Has It Been THAT Long?
Oct 30, 2023
One of my first jobs with an association was back in 1994 where I organised a study tour into China for a group of members seeking to do business in the region.
When I mentioned this to someone recently it gave me a bit of a shock when I realised that was 24 years ago! Particularly as I still feel 21 on the inside! Things have changed so much (not just in the association sector) since then.
Below are 4 that immediately spring to mind. Can you think of any? Feel free to add your own via my LinkedIn post.
- Faxes aren’t cool anymore. In fact, a lot of organisations don’t even have a fax number now. I used to love to hear the ring and then garbled beeps as a fax came in. Would it be a membership application? … an event registration?… nope … a random advertisement. And don’t get me started on how quickly that thermal fax paper faded! RIP faxes. You were awesome while you lasted.

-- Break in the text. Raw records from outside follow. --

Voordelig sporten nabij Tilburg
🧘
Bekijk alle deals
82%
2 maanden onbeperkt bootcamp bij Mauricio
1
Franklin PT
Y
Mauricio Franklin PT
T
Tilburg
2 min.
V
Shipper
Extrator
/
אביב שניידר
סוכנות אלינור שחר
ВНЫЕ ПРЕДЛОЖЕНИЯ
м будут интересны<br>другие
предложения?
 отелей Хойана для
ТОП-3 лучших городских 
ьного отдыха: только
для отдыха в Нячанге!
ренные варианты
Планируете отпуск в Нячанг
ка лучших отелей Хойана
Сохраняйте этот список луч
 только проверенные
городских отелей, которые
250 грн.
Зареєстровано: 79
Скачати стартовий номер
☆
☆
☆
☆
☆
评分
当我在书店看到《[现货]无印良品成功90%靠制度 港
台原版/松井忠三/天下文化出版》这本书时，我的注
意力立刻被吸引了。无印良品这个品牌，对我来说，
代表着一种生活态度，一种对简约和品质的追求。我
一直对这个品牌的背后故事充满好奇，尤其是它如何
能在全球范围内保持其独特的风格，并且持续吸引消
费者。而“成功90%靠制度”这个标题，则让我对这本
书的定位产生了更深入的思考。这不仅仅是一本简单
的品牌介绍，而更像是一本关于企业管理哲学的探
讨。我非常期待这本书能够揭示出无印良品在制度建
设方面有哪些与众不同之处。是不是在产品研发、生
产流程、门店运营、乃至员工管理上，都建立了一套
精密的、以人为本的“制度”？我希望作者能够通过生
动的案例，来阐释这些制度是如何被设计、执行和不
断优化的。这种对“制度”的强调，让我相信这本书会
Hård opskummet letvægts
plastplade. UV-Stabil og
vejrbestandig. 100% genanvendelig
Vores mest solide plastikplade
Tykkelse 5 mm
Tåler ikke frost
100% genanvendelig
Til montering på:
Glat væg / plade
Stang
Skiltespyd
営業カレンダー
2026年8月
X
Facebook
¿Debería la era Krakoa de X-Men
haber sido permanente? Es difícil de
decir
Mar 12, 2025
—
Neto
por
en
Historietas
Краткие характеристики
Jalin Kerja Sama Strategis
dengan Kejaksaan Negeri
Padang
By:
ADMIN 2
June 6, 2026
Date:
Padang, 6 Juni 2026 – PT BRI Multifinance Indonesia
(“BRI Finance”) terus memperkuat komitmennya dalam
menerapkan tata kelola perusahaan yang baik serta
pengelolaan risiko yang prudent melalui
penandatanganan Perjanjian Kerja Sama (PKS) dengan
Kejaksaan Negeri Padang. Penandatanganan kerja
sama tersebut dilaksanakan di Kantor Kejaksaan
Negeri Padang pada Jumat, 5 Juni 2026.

- Websites are expected, not special. I remember pitching the idea of a website at an association I worked in and getting a series of responses that included “It’s a short term fad”, “it’s a waste of money as members will never use it”, and “if everyone else jumped off a cliff would you?” (no, but if everyone else jumped into a giant pile of money I would). Today, people expect that any company has a website.
- Being “kept up-to-date” really means it. In the first association I worked in, we proudly told our members that we kept them up-to-date. What that meant was a magazine every quarter, a wages update letter once a year, and the odd bulk fax to members when there was something really juicy afoot. Today, if the news happened yesterday no one wants to know. The pressure is on to ensure members get the right information in a timely manner … and in a way that they actually read the info (rather than get it, not read it, and complain that no one told them about it).
- Smelling the photocopies. When we used to remove a copy from the ditto copier with its bluish purple print you could smell the aroma of the freshly printed page (an aroma enjoyed by generations of school students and later found to be toxic). I can still remember it clearly. No double sided printing in those day. Today’s photocopiers just make life way too easy.